Je retire ce que j’ai dit : ils ne sont bons qu’à faire sniffer de la coke à Blanche Neige et à éventer le Petit Chaperon Rouge. Quant au Père Noël, c’est un mort-vivant pourfendeur de donzelles en tutu. Bienvenue chez Niko, Seb, Stef et Job : Tagada Jones. Dire qu’ils m’avaient évoqué ces petites boules de saccharoses baignant dans des paillettes de sucre rouges, et vendues en sachets de 250 grammes (la limite entre la gourmandise et la boulimie). Raté. Sur toute la ligne.

Du punk, du vrai, du pur, du dur, "hardcore" me dit-on. Mélangé à du metal, brutal. Ce septième album baptisé Descente aux enfers ferait presque passer Marilyn Manson pour un dandy en costume-cravate. Oh non, je n’exagère rien. Et en plus, ils sont bretons. Oui, en plus ! Non, je ne connais pas les bretons. Ni la Bretagne. Parce que je n’ai jamais pensé qu’il fallait crier pour se faire entendre. Eux, si. Moi, niaise ? Et alors ?
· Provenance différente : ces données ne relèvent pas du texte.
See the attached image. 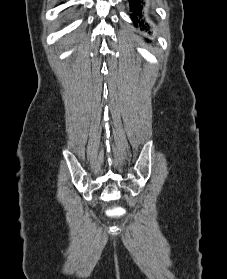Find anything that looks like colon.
I'll use <instances>...</instances> for the list:
<instances>
[{"label":"colon","mask_w":227,"mask_h":279,"mask_svg":"<svg viewBox=\"0 0 227 279\" xmlns=\"http://www.w3.org/2000/svg\"><path fill=\"white\" fill-rule=\"evenodd\" d=\"M126 215V212L124 209H121V211L118 213V217H124Z\"/></svg>","instance_id":"5ec220e1"}]
</instances>
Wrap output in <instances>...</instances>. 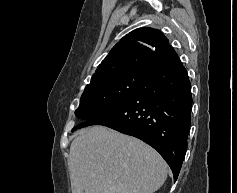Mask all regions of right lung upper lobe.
<instances>
[{
	"label": "right lung upper lobe",
	"mask_w": 237,
	"mask_h": 193,
	"mask_svg": "<svg viewBox=\"0 0 237 193\" xmlns=\"http://www.w3.org/2000/svg\"><path fill=\"white\" fill-rule=\"evenodd\" d=\"M174 51L168 39L153 28H139L123 37L98 66L91 82L129 73H146L165 54Z\"/></svg>",
	"instance_id": "cb5924a9"
}]
</instances>
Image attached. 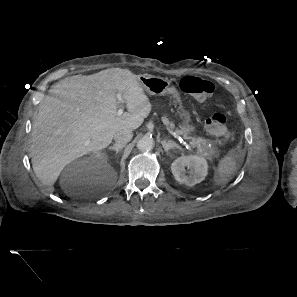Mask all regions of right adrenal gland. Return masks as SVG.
<instances>
[{
	"label": "right adrenal gland",
	"instance_id": "2a0ac1e0",
	"mask_svg": "<svg viewBox=\"0 0 297 297\" xmlns=\"http://www.w3.org/2000/svg\"><path fill=\"white\" fill-rule=\"evenodd\" d=\"M124 146H118L116 144H114L113 146L109 147V150H115L116 154L119 153V151L123 148Z\"/></svg>",
	"mask_w": 297,
	"mask_h": 297
}]
</instances>
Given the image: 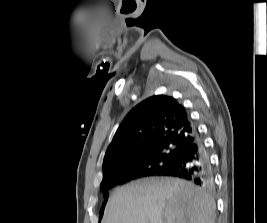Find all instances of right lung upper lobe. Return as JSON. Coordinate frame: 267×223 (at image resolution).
<instances>
[{
  "label": "right lung upper lobe",
  "mask_w": 267,
  "mask_h": 223,
  "mask_svg": "<svg viewBox=\"0 0 267 223\" xmlns=\"http://www.w3.org/2000/svg\"><path fill=\"white\" fill-rule=\"evenodd\" d=\"M196 137L189 114L176 99L157 95L142 101L126 116L106 151L101 186L109 177L137 171L135 163L161 147L183 151Z\"/></svg>",
  "instance_id": "cb5924a9"
}]
</instances>
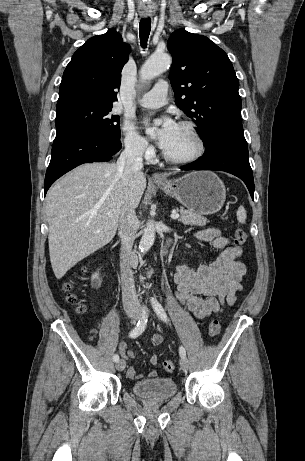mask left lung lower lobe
<instances>
[{"instance_id":"obj_1","label":"left lung lower lobe","mask_w":305,"mask_h":461,"mask_svg":"<svg viewBox=\"0 0 305 461\" xmlns=\"http://www.w3.org/2000/svg\"><path fill=\"white\" fill-rule=\"evenodd\" d=\"M205 153L182 170H220L244 181L254 199V180L241 120L219 123L204 142Z\"/></svg>"}]
</instances>
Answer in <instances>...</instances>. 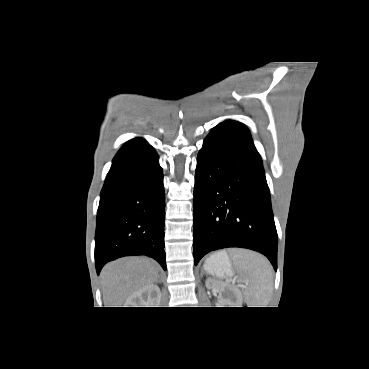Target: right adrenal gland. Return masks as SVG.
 Returning <instances> with one entry per match:
<instances>
[{
    "mask_svg": "<svg viewBox=\"0 0 369 369\" xmlns=\"http://www.w3.org/2000/svg\"><path fill=\"white\" fill-rule=\"evenodd\" d=\"M156 282H161V280H157Z\"/></svg>",
    "mask_w": 369,
    "mask_h": 369,
    "instance_id": "2a0ac1e0",
    "label": "right adrenal gland"
}]
</instances>
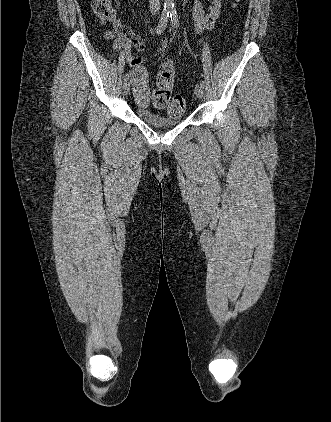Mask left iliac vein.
Segmentation results:
<instances>
[{
  "instance_id": "left-iliac-vein-1",
  "label": "left iliac vein",
  "mask_w": 331,
  "mask_h": 422,
  "mask_svg": "<svg viewBox=\"0 0 331 422\" xmlns=\"http://www.w3.org/2000/svg\"><path fill=\"white\" fill-rule=\"evenodd\" d=\"M195 94L199 99H202L204 96V89L200 85H196Z\"/></svg>"
}]
</instances>
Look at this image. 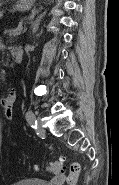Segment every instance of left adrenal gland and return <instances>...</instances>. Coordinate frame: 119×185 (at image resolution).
Masks as SVG:
<instances>
[{"mask_svg":"<svg viewBox=\"0 0 119 185\" xmlns=\"http://www.w3.org/2000/svg\"><path fill=\"white\" fill-rule=\"evenodd\" d=\"M45 15V13L40 14L36 20L32 23V32L33 34L36 33V31L38 30V26H39V22L40 19Z\"/></svg>","mask_w":119,"mask_h":185,"instance_id":"obj_1","label":"left adrenal gland"}]
</instances>
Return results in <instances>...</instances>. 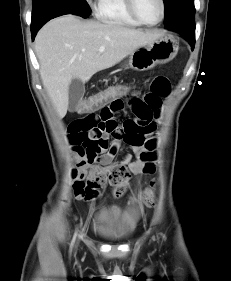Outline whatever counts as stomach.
I'll list each match as a JSON object with an SVG mask.
<instances>
[{
	"label": "stomach",
	"instance_id": "0dacf381",
	"mask_svg": "<svg viewBox=\"0 0 231 281\" xmlns=\"http://www.w3.org/2000/svg\"><path fill=\"white\" fill-rule=\"evenodd\" d=\"M178 52L175 39L170 35H162L152 43L136 49L129 55L128 66L136 71H145L157 64L171 61Z\"/></svg>",
	"mask_w": 231,
	"mask_h": 281
}]
</instances>
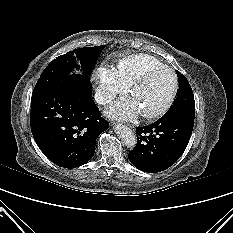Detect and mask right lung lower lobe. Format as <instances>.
<instances>
[{
	"instance_id": "obj_1",
	"label": "right lung lower lobe",
	"mask_w": 233,
	"mask_h": 233,
	"mask_svg": "<svg viewBox=\"0 0 233 233\" xmlns=\"http://www.w3.org/2000/svg\"><path fill=\"white\" fill-rule=\"evenodd\" d=\"M91 94L90 80L78 77L32 95L33 137L44 155L60 167L88 162L96 139L109 127Z\"/></svg>"
}]
</instances>
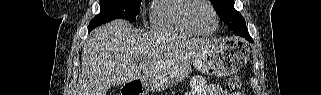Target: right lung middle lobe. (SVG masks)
Masks as SVG:
<instances>
[{"mask_svg": "<svg viewBox=\"0 0 321 95\" xmlns=\"http://www.w3.org/2000/svg\"><path fill=\"white\" fill-rule=\"evenodd\" d=\"M140 5L141 0H100V13L90 21L88 30L114 19L135 21Z\"/></svg>", "mask_w": 321, "mask_h": 95, "instance_id": "1", "label": "right lung middle lobe"}]
</instances>
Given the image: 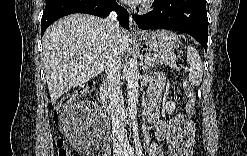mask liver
<instances>
[{"instance_id":"liver-1","label":"liver","mask_w":247,"mask_h":156,"mask_svg":"<svg viewBox=\"0 0 247 156\" xmlns=\"http://www.w3.org/2000/svg\"><path fill=\"white\" fill-rule=\"evenodd\" d=\"M105 24V19L77 13L56 21L45 31L43 62L52 104L104 70L107 55L114 48ZM116 43L122 57L129 46V33L120 29Z\"/></svg>"}]
</instances>
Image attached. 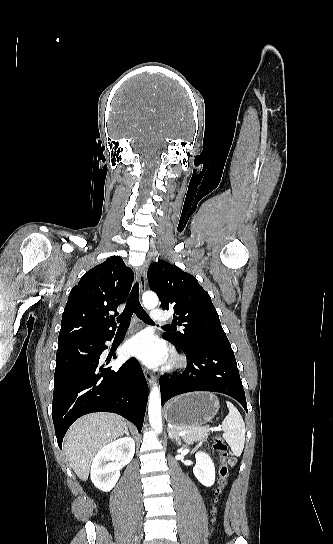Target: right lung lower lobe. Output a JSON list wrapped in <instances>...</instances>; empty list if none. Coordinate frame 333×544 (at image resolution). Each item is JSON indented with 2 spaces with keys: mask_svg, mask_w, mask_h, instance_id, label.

D’un autre côté, ils n’ont pas tort les bandits. Le monde est pourri,  c’est la crise, les hommes sont des salauds, les femmes de vulgaires pétasses, et les enfants de futurs tueurs en série, nous sommes gouvernés par des cons, les services publics sont menacés de privatisation, mon préposé au courrier est analphabète, ma meilleure copine a vomi sur mes nouvelles chaussures, et la boulangère m’a tiré la langue… Oh la la ! Ah, j’ai failli oublier : la fin du monde c’est l’année prochaine. Mais il n’y a pas non plus que les JT de TF1 pour illustrer le monde.

Non, je ne me suis pas attardée sur les paroles cette fois. J’ai essayé mais à part des mots issus de bouches édentées de ribaudes ébréchées que ma maman m’a interdit de prononcer ici, je n’ai pas saisi grand-chose. D’un autre côté, l’esprit est très "Alerte !".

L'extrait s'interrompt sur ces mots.